Using the data below, find how many lines include the word "Ajang" and report that figure alone.
(Supplied material)
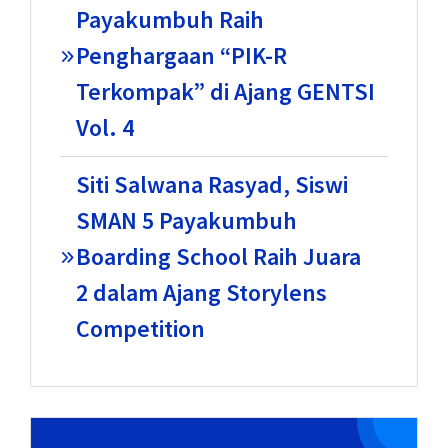
Payakumbuh Raih
Penghargaan “PIK-R
Terkompak” di Ajang GENTSI
Vol. 4
Siti Salwana Rasyad, Siswi
SMAN 5 Payakumbuh
Boarding School Raih Juara
2 dalam Ajang Storylens
Competition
(End Supplied material)
**Solution to this task**
2